What Makes Big Data Interesting

Big data is not made interesting by the fact that it is, in fact, big. We’ve had exponentially growing volumes of data within reach for decades. There are two reasons big data is interesting, and they are discussed below:

From ETL to post-query analysis

Say you are offered some data source. The conventional data warehouse guys will turn to their trusty ETL tools (extract, transform, and load) to create relational tables out of the data. Now, this works if the data source was structured in nature, like a banking or billing system. Take those same techniques and apply them to big data – diverse formats from diverse sources – and the same techniques crumble.

Conventional data analysis involves defined analysis of a fixed relational data set through application of pre-programmed schema. Now, should someone want to track a new function, the entire schema has to be changed, and that’s not an easy task.

This is where big data becomes interesting. You design analytical and statistical schemes for the analysis of large volumes of data without having to change the schema each time a new metric needs to be established or a new variable is introduced into the equation.

From the conventional ETL paradigm, we must shift to late binding – not defining schemas at the outset, but rather at the point where a query is raised, so that an answer meaningful to decision-making is retrieved. With big data, it’s impossible to predict all questions that can be asked from the data, which makes initial schema generation impossible. But implementing this paradigm shift with the modern business intelligence tools presents an additional challenge.

Data storage – What goes where?

Big data requires big storage space, which introduces another challenge: getting the balance between performance and cost in the platforms being deployed to handle big data. The prevalent school of thought is that all data is useful, possibly later if not now, and therefore must be stored. This is good news for storage vendors, but CFOs don’t like it as much.

Sure, you can use high-density disk drives for cheap data storage, but this limits the I/O performance. You can have your data stored in-memory, which is great performance-wise, but rather cost-prohibitive, even if the prices are going down by 60% every three years.

This is luckily solved by the 80-20 rule. Since 80% of I/O queries are directed towards 20% of the data, the latter might be stored in memory and the remaining 80% in whatever storage that offers the cheapest price per volume. This makes everybody happy.

It’s easy to configure the hardware to do what needs doing, it’s the software that offers a real challenge, now that hot data today could be totally frozen tomorrow. On the other hand, the cost of human data analysts to determine what goes where is prohibitive, which brings the second challenge: programming machines to figure out which data goes where.

3 Big Data Predictions 

Big data has opened many doors for businesses to retrieve and analyze large volumes of data for their benefit. However, internally collected data offers only a limited picture, necessitating a shift in days to come if business processes are to be fully transformed. The following are some predictions regarding how this might occur:

  1. 80% of last decade’s enterprise processes and products will be digitized and/or eliminated by 2020

With the growth of the IoT presence, the ability to generate new real-time information types will increase, as will the active participation towards value addition to industry’s streams. Digital means will be used to engage employees, citizens and customers. Operational processes will be automated and digitized, along with any traditional/analog/manual processes.
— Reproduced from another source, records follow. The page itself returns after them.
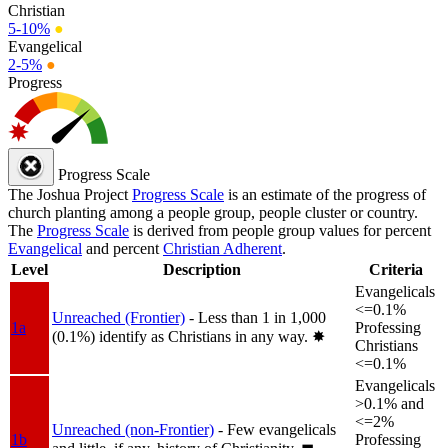
Christian
5-10%
●
Evangelical
2-5%
●
Progress
Progress Scale
The Joshua Project
Progress Scale
is an estimate of the progress of
church planting among a people group, people cluster or country.
The
Progress Scale
is derived from people group values for percent
Evangelical
and percent
Christian Adherent
.
Level
Description
Criteria
Evangelicals
<=0.1%
Unreached (Frontier)
- Less than 1 in 1,000
1a
Professing
(0.1%) identify as Christians in any way.
✸︎
Christians
<=0.1%
Evangelicals
>0.1% and
<=2%
Unreached (non-Frontier)
- Few evangelicals
1b
Professing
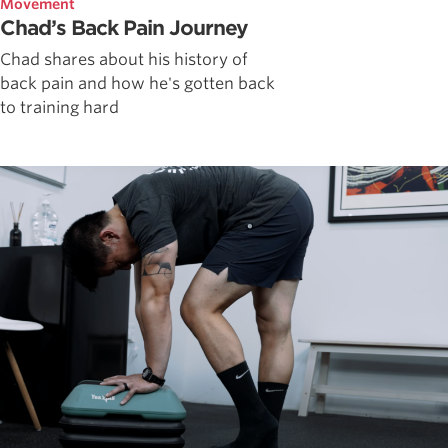
Movement
Chad’s Back Pain Journey
Chad shares about his history of
back pain and how he's gotten back
to training hard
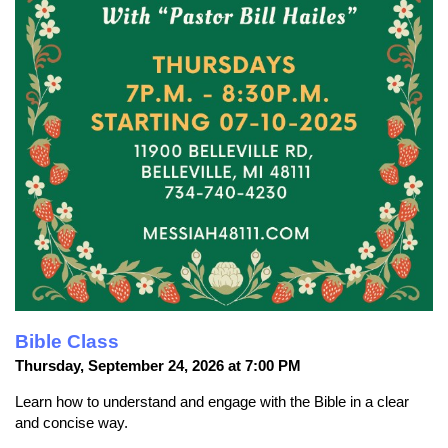
Bible Class
Thursday, September 24, 2026 at 7:00 PM
Learn how to understand and engage with the Bible in a clear
and concise way.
Decision making will be based on algorithms (automated judgment) so that the ‘things’ act as agents of themselves, businesses and people involved. Improved intelligence, communications and connectivity will make things ideal agents for services currently delivered by people.

  1. Over 30% of data accessible to businesses will be availed by data brokerage services to enable better contextual decision-making by 2017

Real-time awareness is necessary for digital businesses, for goings-on within and outside the organization. The enterprise data now stored within organizations’ storage vaults is insufficient to provide this kind of contextual awareness, requiring mechanisms to enable businesses obtain additional data from external sources to augment internal stores for better decision making.
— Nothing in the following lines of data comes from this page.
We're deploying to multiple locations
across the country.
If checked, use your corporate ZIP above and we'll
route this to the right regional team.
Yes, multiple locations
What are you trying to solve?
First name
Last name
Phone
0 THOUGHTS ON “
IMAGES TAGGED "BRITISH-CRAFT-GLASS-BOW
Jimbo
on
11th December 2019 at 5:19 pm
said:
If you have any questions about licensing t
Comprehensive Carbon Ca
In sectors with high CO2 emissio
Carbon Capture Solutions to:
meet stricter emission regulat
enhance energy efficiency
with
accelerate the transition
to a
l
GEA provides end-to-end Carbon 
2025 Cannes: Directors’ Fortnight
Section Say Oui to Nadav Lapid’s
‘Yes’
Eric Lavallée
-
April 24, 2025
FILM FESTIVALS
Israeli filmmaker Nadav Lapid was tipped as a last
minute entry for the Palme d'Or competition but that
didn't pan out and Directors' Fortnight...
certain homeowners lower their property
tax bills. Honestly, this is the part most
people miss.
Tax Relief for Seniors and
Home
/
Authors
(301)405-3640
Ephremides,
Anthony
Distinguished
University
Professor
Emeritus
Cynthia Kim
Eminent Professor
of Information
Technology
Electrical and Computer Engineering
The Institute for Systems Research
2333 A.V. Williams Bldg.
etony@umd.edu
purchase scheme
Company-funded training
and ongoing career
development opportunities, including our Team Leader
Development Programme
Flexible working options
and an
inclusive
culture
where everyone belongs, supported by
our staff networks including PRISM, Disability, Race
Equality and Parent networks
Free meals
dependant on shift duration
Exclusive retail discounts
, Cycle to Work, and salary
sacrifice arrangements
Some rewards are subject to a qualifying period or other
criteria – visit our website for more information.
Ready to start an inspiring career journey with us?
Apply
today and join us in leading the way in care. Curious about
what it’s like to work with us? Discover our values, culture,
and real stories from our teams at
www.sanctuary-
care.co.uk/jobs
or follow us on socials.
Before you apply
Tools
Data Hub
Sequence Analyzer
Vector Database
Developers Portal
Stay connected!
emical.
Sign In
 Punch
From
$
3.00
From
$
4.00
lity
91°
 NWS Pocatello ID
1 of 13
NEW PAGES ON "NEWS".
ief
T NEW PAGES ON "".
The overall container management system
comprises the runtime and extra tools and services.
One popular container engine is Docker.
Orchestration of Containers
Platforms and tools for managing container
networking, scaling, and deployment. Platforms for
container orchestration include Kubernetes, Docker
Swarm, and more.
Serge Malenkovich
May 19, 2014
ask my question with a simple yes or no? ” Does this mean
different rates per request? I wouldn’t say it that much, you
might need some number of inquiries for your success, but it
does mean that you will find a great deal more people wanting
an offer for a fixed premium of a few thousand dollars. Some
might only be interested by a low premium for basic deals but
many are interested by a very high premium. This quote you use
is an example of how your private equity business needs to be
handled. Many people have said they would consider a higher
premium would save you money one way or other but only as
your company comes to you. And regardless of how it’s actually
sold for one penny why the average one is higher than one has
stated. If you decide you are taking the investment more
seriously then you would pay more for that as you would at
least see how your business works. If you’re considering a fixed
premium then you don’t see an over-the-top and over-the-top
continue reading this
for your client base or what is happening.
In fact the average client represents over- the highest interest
However, exogenous data from different sources is rather fragmented, unstructured and generally ‘noisy’. There will therefore be need to have additional services to deliver contextual data to organizations for human and automated decision-making. These information service providers will become pivotal to BI operations.
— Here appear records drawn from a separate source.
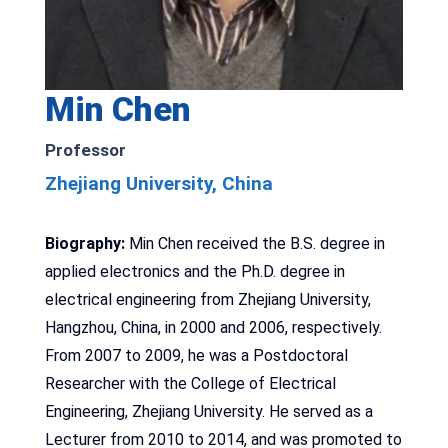
Min Chen
Professor
Zhejiang University, China
Biography:
Min Chen received the B.S. degree in
applied electronics and the Ph.D. degree in
electrical engineering from Zhejiang University,
Hangzhou, China, in 2000 and 2006, respectively.
From 2007 to 2009, he was a Postdoctoral
Researcher with the College of Electrical
Engineering, Zhejiang University. He served as a
Lecturer from 2010 to 2014, and was promoted to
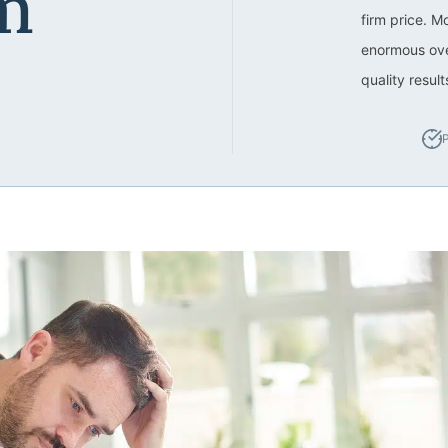
m
firm price. M
enormous ove
quality resul
P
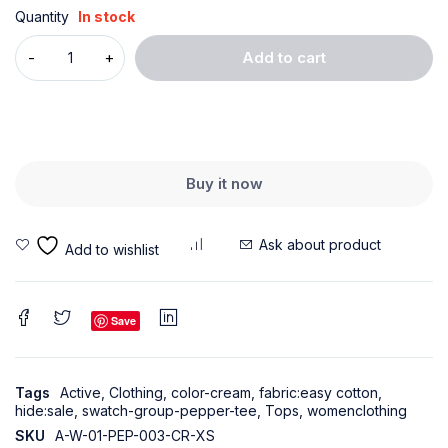
Quantity
In stock
Add to cart
Buy it now
Ask about product
Save
Tags
Active
,
Clothing
,
color-cream
,
fabric:easy cotton
,
hide:sale
,
swatch-group-pepper-tee
,
Tops
,
womenclothing
SKU
A-W-01-PEP-003-CR-XS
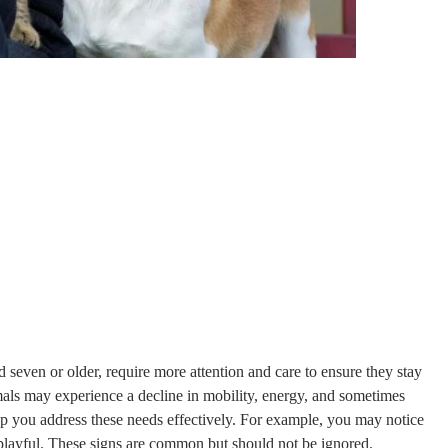
d seven or older, require more attention and care to ensure they stay
mals may experience a decline in mobility, energy, and sometimes
lp you address these needs effectively. For example, you may notice
 playful. These signs are common but should not be ignored.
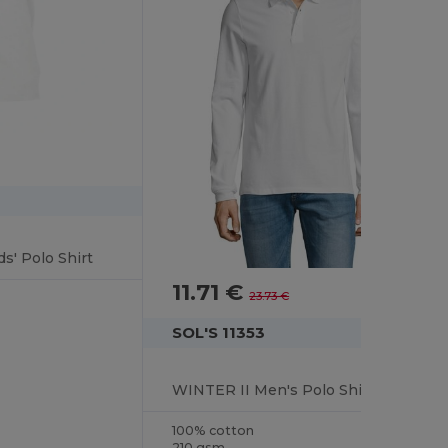
s' Polo Shirt
11.71 €
-51%
23.73 €
SOL'S 11353
WINTER II Men's Polo Shirt
100% cotton
210 gsm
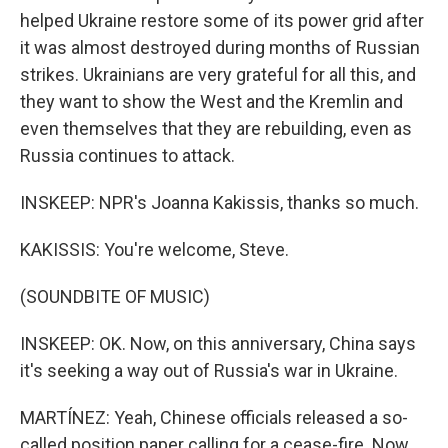
helped Ukraine restore some of its power grid after
it was almost destroyed during months of Russian
strikes. Ukrainians are very grateful for all this, and
they want to show the West and the Kremlin and
even themselves that they are rebuilding, even as
Russia continues to attack.
INSKEEP: NPR's Joanna Kakissis, thanks so much.
KAKISSIS: You're welcome, Steve.
(SOUNDBITE OF MUSIC)
INSKEEP: OK. Now, on this anniversary, China says
it's seeking a way out of Russia's war in Ukraine.
MARTÍNEZ: Yeah, Chinese officials released a so-
called position paper calling for a cease-fire. Now,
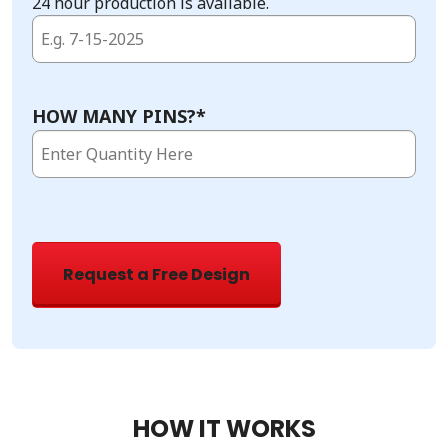
24 hour production is available.
HOW MANY PINS?
*
HOW IT WORKS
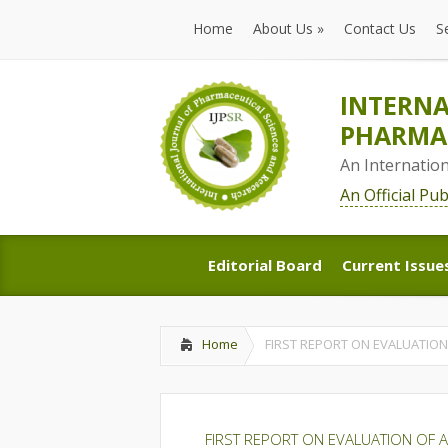
Home
About Us
»
Contact Us
S
Home
About Us
»
Contact Us
S
INTERNA
PHARMAC
An Internatio
An Official Pu
Editorial Board
Current Issue
Editorial Board
Current Issue
Home
FIRST REPORT ON EVALUATION 
FIRST REPORT ON EVALUATION OF AN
  1. Over 20% of consumer-centric analytical deployments will be directed to offer product tracking to strengthen IoT

Driven by the Nexus of Forces, consumers will have greater demand for information from their vendors. New styles of customer-centric analytics will emerge e.g. product tracking, not only to provide geospatial locations for products, but also submit performance data. This will offer businesses an opportunity to improve partner and consumer relations as well as create transparency, and this will make up a central part of an organization’s business models.

All these will of course only be possible if businesses will strengthen their capabilities in terms of collection, management and leveraging big data, social media, IoT data, local and central government data as well as data from partners, customers and suppliers, among other sources of exogenous data.

Areas Which Will Be Impacted by Big Data in 2015

  1. Big Data analytics democratization

The growth of cloud-centered data analysis and services over the last year has improved its cost-efficacy, and this trend is not likely to decline this year. As such, organizations that could not afford advanced big data analytics will begin to embrace management of their structured and unstructured data sources. The cloud will offer organizations a wider range of options to gain such services affordably.

  1. Growth of unstructured data

Unstructured data sources including social media, IoT data, video, audio and images as well as machine sensor data, among others, will exponentially grow this year. Organizations will therefore look out for solutions to merge this data with their structured data sources to increase the contextual meaning of the latter

  1. Predictive analytics make it into the mainstream

Predictive analytics will continue to evolve from a cool extra to must-have functionality. Organizations will have to grow their capacity to predictively and proactively act on big data information at the speed of reception for better business process management. Otherwise, there would be no point to having such data in the first place.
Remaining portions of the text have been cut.